Después de recorrer la avenida durante la mañana logramos reunir cinco pesos. Seguros de que bastarían para nuestras posadas, fuimos a entregárselos a doña Taide, organizadora de nuestras fiestas. Nos preguntó de dónde habíamos sacado las monedas. Cuando se lo dijimos nos llamó irresponsables, prometió acusarnos con nuestros padres y donar el dinero al asilo. Vencidos, nos limitamos a verla mientras se quitaba el delantal para ir al mercado sin importarle que nos quedáramos sumidos en el desconsuelo y el temor al castigo.
Entre el momento en que doña Taide salió al mercado hasta el de su regreso, debió ocurrir algo –¿un milagro?– que cambió su actitud. En efecto, se presentó en todas las casas, no para acusarnos, sino para solicitar nuestra ayuda: faltaba muy poco para la primera posada y urgía barrer los patios, adornarlos con globos, farolitos de papel y tender, de una pared a otra, festones de colores.
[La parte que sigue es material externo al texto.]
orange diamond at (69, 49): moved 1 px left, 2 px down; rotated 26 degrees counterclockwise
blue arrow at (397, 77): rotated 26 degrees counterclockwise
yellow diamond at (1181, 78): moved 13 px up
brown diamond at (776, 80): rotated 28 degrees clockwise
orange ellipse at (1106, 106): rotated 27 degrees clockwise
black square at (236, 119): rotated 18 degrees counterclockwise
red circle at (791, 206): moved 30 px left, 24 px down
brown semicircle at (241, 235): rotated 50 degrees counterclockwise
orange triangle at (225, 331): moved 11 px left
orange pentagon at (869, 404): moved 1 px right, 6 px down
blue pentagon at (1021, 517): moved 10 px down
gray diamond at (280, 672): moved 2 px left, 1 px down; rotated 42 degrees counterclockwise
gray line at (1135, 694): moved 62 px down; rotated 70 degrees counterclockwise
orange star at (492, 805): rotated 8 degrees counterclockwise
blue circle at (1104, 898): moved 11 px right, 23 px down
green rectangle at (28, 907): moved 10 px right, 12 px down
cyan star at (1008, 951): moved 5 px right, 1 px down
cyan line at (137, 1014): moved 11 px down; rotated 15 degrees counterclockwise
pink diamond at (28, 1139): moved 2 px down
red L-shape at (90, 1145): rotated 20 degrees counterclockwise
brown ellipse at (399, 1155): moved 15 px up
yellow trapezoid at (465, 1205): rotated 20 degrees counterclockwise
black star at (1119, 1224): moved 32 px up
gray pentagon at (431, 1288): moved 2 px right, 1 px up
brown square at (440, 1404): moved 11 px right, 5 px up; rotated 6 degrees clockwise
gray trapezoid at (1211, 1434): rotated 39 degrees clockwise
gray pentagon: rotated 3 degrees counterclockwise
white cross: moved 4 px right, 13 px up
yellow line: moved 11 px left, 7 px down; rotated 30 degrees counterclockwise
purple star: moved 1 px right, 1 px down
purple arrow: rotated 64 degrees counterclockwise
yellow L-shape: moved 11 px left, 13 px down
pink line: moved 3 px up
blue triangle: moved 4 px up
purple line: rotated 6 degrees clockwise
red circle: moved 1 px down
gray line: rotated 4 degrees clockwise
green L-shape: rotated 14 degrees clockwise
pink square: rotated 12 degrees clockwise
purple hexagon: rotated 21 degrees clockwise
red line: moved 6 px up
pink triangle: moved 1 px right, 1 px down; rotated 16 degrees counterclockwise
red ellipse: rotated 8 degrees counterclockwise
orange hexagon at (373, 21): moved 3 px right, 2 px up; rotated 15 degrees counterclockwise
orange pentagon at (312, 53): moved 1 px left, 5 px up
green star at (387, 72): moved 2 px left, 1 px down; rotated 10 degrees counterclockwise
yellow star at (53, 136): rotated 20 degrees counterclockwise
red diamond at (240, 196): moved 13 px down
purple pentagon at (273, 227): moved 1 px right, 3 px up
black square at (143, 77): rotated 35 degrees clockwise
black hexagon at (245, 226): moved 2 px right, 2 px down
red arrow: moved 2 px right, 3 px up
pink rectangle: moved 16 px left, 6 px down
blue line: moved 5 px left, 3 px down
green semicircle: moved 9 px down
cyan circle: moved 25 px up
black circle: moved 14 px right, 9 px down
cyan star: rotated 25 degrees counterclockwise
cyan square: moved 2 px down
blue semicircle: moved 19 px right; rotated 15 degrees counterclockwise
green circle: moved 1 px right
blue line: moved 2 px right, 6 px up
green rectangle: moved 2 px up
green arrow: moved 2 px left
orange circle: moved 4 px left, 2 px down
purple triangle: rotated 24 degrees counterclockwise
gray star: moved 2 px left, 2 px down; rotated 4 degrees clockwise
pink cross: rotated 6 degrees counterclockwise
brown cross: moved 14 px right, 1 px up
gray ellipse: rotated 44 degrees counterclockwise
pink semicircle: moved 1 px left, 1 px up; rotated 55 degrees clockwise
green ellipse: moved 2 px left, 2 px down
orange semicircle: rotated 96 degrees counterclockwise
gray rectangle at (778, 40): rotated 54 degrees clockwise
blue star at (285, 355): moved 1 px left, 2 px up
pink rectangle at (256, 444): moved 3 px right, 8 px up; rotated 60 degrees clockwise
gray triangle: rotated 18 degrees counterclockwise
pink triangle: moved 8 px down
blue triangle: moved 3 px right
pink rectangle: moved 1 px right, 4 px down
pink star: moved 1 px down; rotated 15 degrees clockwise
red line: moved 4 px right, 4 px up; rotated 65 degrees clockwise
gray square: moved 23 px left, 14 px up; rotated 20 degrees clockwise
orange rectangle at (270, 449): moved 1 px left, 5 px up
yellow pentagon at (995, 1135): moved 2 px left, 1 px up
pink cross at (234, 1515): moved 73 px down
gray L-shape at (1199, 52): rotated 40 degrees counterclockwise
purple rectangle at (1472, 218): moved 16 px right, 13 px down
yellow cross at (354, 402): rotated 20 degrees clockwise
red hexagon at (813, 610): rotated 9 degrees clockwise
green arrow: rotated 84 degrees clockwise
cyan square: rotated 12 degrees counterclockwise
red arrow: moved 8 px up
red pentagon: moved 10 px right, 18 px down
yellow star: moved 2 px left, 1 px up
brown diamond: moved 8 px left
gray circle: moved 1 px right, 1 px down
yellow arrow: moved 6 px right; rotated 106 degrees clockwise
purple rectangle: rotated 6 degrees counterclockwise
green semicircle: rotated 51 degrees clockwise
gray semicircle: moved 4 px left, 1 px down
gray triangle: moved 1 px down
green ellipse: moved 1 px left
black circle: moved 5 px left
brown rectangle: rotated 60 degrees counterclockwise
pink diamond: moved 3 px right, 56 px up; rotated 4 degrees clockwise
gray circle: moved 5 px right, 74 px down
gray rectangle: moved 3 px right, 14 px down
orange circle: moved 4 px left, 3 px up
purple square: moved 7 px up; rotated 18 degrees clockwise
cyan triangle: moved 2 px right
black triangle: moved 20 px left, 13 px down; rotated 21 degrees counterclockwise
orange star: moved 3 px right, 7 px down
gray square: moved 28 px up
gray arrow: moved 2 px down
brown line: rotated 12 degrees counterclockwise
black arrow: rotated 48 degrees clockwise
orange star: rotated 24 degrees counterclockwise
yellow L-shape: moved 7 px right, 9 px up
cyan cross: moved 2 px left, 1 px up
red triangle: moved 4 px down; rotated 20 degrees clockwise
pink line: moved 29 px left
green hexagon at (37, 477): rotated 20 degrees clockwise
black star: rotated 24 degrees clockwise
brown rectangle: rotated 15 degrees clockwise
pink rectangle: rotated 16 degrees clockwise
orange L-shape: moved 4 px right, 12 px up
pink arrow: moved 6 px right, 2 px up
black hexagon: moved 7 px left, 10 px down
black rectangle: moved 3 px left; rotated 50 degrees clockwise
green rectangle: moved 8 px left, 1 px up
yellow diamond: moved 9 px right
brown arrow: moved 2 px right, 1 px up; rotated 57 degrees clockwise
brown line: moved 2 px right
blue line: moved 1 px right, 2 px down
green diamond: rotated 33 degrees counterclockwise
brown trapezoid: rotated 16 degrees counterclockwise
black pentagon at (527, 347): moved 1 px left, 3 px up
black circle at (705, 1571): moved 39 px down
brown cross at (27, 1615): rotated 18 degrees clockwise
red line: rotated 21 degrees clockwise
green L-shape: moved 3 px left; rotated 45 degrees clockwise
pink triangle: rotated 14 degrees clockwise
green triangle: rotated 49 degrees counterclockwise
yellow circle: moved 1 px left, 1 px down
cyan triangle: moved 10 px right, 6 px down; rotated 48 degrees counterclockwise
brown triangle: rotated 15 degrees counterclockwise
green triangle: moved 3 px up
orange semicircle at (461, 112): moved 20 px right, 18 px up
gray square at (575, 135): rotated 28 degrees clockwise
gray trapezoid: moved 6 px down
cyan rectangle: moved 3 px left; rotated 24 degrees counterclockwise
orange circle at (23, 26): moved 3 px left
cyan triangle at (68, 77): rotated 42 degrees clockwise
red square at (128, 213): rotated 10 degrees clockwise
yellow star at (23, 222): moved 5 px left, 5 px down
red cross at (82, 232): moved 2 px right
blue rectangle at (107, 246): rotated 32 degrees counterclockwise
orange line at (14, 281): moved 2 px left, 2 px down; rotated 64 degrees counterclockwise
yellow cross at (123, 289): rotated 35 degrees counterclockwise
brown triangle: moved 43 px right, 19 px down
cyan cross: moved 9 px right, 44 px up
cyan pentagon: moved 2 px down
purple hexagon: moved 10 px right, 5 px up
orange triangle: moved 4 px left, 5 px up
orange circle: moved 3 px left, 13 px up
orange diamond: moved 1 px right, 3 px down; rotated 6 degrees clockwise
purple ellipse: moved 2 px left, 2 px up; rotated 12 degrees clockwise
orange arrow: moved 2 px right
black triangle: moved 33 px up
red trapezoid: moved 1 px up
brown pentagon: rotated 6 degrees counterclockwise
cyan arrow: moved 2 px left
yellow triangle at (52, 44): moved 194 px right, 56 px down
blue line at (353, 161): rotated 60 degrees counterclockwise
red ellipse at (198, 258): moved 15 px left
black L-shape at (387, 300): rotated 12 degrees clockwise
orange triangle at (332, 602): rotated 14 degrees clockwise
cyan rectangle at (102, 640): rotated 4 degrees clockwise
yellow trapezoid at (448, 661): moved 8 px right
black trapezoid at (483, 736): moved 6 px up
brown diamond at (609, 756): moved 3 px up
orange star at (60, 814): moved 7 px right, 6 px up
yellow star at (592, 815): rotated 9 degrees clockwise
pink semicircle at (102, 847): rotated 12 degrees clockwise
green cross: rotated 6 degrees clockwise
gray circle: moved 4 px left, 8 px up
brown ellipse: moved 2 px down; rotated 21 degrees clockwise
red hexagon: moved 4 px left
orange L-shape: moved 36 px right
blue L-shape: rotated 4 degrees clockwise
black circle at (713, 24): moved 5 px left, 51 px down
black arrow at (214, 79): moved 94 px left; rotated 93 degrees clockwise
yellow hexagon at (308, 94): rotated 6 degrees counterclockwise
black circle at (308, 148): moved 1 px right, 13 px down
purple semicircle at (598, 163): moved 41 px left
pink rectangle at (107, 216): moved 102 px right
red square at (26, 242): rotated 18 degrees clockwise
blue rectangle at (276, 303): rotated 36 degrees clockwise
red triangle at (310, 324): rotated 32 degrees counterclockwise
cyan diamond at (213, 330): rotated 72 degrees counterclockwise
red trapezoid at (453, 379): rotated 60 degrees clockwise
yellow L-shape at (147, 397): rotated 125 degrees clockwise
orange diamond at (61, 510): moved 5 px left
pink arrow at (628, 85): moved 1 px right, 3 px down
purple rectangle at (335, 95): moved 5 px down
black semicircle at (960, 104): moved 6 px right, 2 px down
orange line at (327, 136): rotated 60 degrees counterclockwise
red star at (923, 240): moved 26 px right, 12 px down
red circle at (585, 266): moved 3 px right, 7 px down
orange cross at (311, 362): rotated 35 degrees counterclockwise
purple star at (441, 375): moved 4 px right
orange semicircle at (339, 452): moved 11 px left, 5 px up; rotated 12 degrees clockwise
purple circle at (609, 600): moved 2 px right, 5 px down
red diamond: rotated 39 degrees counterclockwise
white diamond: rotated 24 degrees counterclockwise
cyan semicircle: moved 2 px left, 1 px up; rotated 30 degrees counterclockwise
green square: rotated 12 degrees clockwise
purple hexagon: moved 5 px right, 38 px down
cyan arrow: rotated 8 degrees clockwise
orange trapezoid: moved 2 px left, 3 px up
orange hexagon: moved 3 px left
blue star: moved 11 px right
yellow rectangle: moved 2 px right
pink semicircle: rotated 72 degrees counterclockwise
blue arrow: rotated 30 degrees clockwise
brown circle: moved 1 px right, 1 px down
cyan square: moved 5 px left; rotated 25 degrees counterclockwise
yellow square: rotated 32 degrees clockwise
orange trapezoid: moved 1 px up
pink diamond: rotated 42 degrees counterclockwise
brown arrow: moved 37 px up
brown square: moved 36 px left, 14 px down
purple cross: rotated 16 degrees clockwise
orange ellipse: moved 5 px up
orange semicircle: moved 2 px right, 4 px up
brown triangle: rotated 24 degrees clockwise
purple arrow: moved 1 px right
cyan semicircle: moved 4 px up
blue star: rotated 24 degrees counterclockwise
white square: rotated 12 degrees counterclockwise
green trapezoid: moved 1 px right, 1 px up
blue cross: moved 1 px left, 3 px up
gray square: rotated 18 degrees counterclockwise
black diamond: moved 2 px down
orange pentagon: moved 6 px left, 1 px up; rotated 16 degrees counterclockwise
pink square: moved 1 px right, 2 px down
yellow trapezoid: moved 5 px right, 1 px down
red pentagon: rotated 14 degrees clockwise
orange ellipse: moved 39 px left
El entusiasmo que mostramos sirvió para que los adultos se sumaran a nuestra frenética actividad. Estuvo acompañada de risas, de recuerdos que nos remitieron a otros diciembres, a cuando vivían los abuelos o algunos vecinos célebres por su buen humor, su habilidad para bailar, su destreza como artesanos y también por sus infortunios: El Meque, tan buen ebanista.
El Ra, aquel muchacho que murió en la cárcel.
La Güera, luchona como pocas.
El Tito, que cantaba mejor que Pedro Infante.
III
Al anochecer, a la luz de los focos recubiertos con faroles de colores, los peregrinos empezaron –como siempre–, al compás de la letanía, su largo recorrido en busca de posada. Mucho más tarde, apareció colgando de una cuerda tensa una piñata a medias llena de frutas, suertes y juguetes rústicos. Ganar ese botín era motivo de pleitos y mínimas heridas.
Después de medianoche comenzó el baile animado por tres muchachas con cinturas de avispa y mala reputación. A esas horas, ¿quién era capaz de hacer juicios o de tirar la primera piedra? Lo importante era seguir bailando al ritmo de danzones, guarachas, mambos y boleros. Al fin el aire helado enfrió el entusiasmo. Poco a poco los patios fueron quedándose vacíos, y sobre ellos los festones de colores formando telarañas brillantes.
IV
No volveré a mi barrio (ya dije los motivos) y, sin embargo, confío en que allí, en ese punto antiguo y oscuro de la ciudad, sigan ocurriendo los prodigios. Espero que bajo el áspero viento del otoño, por obra del milagro, este diciembre renazca la esperanza.